_Work request:_
Check each line of the data below for the string "Wifi", then state how many have it and nothing else.

(Dataset excerpts)
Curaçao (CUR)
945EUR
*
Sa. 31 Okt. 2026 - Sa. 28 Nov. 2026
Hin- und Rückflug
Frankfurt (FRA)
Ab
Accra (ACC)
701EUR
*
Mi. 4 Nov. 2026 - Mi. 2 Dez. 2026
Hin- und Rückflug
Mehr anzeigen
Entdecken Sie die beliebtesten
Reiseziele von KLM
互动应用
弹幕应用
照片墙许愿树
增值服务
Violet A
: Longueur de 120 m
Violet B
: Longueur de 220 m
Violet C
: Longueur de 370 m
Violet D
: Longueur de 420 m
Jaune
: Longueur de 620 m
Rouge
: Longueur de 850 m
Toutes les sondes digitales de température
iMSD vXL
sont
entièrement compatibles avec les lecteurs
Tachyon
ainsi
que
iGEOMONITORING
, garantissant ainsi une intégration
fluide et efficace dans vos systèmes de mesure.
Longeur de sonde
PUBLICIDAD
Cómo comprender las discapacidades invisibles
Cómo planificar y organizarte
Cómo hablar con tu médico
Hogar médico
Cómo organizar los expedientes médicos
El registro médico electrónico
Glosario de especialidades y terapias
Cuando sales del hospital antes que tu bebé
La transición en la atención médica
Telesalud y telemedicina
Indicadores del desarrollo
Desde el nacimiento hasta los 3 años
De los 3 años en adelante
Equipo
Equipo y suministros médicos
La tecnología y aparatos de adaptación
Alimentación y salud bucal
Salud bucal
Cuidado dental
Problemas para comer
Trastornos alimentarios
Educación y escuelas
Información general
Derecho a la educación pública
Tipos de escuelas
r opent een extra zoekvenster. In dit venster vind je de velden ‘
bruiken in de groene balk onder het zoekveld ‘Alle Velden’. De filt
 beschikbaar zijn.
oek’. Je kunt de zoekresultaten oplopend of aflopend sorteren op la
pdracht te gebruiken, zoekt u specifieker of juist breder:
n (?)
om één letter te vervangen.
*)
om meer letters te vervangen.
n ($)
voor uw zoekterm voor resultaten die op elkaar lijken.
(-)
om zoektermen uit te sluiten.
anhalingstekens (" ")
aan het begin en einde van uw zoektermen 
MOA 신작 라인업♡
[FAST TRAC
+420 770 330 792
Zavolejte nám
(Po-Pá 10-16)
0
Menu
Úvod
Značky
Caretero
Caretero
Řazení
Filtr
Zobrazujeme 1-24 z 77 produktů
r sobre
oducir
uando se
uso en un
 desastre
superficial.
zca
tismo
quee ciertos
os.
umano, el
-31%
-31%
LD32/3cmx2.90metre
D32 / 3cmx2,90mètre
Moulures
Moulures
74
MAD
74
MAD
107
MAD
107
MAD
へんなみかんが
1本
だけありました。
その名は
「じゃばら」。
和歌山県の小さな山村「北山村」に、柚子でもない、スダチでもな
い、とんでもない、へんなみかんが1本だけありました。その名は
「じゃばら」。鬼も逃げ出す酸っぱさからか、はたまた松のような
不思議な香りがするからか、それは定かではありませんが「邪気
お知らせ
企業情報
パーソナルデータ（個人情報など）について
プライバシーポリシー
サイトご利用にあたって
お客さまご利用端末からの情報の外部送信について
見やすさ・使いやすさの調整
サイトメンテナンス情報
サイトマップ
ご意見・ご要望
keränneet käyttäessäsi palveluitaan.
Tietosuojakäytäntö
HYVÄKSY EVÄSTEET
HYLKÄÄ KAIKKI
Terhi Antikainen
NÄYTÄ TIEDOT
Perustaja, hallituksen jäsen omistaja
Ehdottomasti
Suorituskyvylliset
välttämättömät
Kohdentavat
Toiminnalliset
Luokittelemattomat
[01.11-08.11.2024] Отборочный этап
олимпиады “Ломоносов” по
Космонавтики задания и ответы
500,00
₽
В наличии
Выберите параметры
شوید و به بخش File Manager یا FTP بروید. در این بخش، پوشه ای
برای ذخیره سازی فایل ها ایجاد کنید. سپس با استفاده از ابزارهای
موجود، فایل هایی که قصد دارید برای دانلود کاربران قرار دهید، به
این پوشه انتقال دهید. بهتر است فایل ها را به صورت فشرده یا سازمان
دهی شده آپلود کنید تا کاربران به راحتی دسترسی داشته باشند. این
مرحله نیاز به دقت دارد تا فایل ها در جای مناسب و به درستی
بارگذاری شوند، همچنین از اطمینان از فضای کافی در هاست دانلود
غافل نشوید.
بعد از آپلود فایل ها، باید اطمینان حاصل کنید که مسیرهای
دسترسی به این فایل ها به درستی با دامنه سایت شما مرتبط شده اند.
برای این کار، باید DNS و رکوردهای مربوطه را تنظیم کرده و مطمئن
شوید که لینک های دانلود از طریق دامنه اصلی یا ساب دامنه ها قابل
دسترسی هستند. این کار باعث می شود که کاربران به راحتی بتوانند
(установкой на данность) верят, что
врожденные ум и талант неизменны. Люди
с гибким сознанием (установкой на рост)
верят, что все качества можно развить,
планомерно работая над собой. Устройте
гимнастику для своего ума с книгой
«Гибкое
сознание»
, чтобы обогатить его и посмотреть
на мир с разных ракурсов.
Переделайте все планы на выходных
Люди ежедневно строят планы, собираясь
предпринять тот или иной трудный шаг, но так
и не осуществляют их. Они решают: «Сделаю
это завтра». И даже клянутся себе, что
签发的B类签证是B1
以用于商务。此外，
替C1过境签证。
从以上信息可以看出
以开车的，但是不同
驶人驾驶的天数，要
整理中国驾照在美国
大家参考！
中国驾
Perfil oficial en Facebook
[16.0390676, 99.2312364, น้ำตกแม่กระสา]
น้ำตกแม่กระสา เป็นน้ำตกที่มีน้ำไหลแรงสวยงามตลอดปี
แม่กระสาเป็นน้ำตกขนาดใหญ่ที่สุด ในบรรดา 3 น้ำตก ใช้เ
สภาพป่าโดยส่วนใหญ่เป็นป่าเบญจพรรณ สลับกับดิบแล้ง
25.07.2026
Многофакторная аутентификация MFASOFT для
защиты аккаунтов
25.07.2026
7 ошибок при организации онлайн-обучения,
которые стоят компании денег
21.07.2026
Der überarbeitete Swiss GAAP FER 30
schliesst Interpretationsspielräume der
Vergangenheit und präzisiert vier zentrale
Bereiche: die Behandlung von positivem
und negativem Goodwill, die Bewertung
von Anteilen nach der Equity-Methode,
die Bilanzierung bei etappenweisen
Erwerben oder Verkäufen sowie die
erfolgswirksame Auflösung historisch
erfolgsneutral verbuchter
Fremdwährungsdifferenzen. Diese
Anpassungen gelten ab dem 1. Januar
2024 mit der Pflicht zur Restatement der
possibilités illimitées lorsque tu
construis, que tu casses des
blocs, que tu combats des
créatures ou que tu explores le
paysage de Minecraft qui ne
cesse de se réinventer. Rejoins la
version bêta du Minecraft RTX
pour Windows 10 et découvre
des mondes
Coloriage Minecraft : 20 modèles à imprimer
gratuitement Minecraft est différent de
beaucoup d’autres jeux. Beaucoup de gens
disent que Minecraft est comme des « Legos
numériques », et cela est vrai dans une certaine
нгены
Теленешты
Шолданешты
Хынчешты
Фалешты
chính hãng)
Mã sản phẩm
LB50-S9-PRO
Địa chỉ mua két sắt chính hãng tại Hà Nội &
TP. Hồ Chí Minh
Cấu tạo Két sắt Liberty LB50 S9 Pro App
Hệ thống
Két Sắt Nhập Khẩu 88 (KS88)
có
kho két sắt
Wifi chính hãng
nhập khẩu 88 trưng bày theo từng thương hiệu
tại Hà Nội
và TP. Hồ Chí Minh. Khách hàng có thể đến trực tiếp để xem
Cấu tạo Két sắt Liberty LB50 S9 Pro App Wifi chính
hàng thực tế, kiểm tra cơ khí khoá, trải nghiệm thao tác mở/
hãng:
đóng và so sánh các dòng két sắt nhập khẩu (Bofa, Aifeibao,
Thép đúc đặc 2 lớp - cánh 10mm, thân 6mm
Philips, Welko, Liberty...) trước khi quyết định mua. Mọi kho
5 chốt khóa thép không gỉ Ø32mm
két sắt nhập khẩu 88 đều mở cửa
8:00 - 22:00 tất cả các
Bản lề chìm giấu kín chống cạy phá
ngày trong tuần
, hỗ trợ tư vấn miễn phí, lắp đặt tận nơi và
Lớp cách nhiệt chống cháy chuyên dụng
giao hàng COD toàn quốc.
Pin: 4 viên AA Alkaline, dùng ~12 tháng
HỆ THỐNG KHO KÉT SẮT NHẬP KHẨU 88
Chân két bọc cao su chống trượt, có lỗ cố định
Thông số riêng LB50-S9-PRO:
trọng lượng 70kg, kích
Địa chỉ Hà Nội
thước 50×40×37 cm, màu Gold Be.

_Your solution:_
2